# Page-level text extractions:

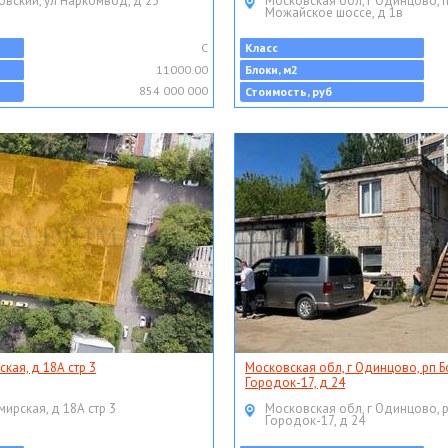
овский, ул Наркомвод, д 25
Московская обл, г Одинцово, 
Можайское шоссе, д 1в
C
Класс
11000.00
Блоки, м2
854 000 000
Стоимость, руб
ская, д 18А стр 3
Московская обл, г Одинцово, рп Б
Городок-17, д 24
мирская, д 18А стр 3
Московская обл, г Одинцово, 
Городок-17, д 24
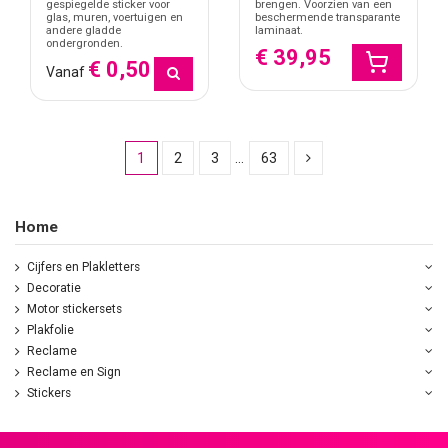
gespiegelde sticker voor
brengen. Voorzien van een
glas, muren, voertuigen en
beschermende transparante
andere gladde
laminaat.
ondergronden.
€ 39,95
€ 0,50
Vanaf
1
2
3
…
63
Home
Cijfers en Plakletters
Decoratie
Motor stickersets
Plakfolie
Reclame
Reclame en Sign
Stickers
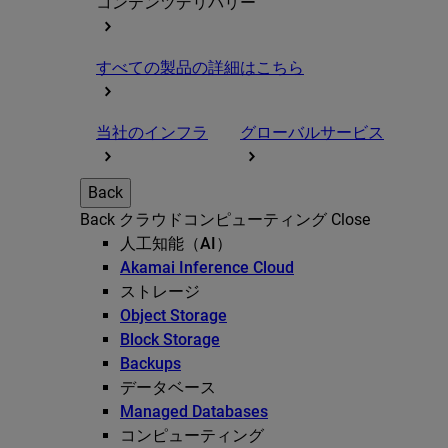
コンテンツデリバリー
すべての製品の詳細はこちら
当社のインフラ
グローバルサービス
Back
Back
クラウドコンピューティング
Close
人工知能（AI）
Akamai Inference Cloud
ストレージ
Object Storage
Block Storage
Backups
データベース
Managed Databases
コンピューティング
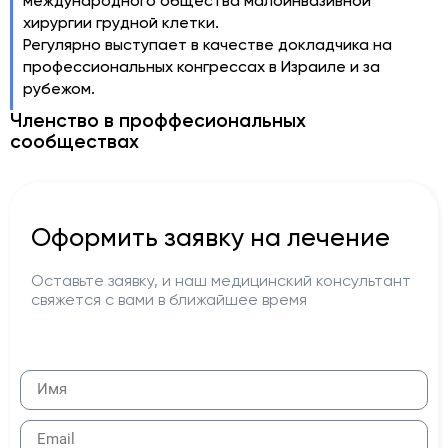
международного общества малоинвазивной
хирургии грудной клетки.
Регулярно выступает в качестве докладчика на
профессиональных конгрессах в Израиле и за
рубежом.
Членство в проффесиональных
сообществах
Оформить заявку на лечение
Оставьте заявку, и наш медицинский консультант
свяжется с вами в ближайшее время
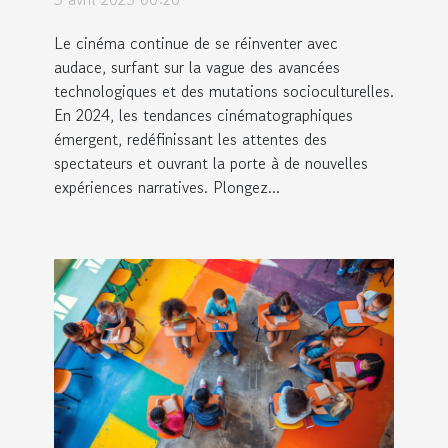
Le cinéma continue de se réinventer avec
audace, surfant sur la vague des avancées
technologiques et des mutations socioculturelles.
En 2024, les tendances cinématographiques
émergent, redéfinissant les attentes des
spectateurs et ouvrant la porte à de nouvelles
expériences narratives. Plongez...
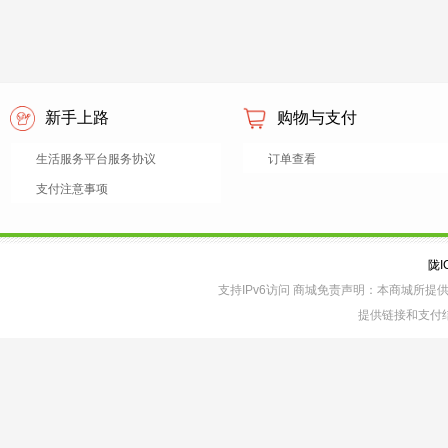
新手上路
购物与支付
生活服务平台服务协议
订单查看
支付注意事项
陇I
支持IPv6访问 商城免责声明：本商城所
提供链接和支付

# Exercise details:
Return all the records above exactly, pictures omitted.

# Completed exercise:
овский, ул Наркомвод, д 25
Московская обл, г Одинцово, 
Можайское шоссе, д 1в
C
Класс
11000.00
Блоки, м2
854 000 000
Стоимость, руб
ская, д 18А стр 3
Московская обл, г Одинцово, рп Б
Городок-17, д 24
мирская, д 18А стр 3
Московская обл, г Одинцово, 
Городок-17, д 24
gespiegelde sticker voor
brengen. Voorzien van een
glas, muren, voertuigen en
beschermende transparante
andere gladde
laminaat.
ondergronden.
€ 39,95
€ 0,50
Vanaf
1
2
3
…
63
Home
Cijfers en Plakletters
Decoratie
Motor stickersets
Plakfolie
Reclame
Reclame en Sign
Stickers
コンテンツデリバリー
すべての製品の詳細はこちら
当社のインフラ
グローバルサービス
Back
Back
クラウドコンピューティング
Close
人工知能（AI）
Akamai Inference Cloud
ストレージ
Object Storage
Block Storage
Backups
データベース
Managed Databases
コンピューティング
международного общества малоинвазивной
хирургии грудной клетки.
Регулярно выступает в качестве докладчика на
профессиональных конгрессах в Израиле и за
рубежом.
Членство в проффесиональных
сообществах
Оформить заявку на лечение
Оставьте заявку, и наш медицинский консультант
свяжется с вами в ближайшее время
Le cinéma continue de se réinventer avec
audace, surfant sur la vague des avancées
technologiques et des mutations socioculturelles.
En 2024, les tendances cinématographiques
émergent, redéfinissant les attentes des
spectateurs et ouvrant la porte à de nouvelles
expériences narratives. Plongez...
新手上路
购物与支付
生活服务平台服务协议
订单查看
支付注意事项
陇I
支持IPv6访问 商城免责声明：本商城所
提供链接和支付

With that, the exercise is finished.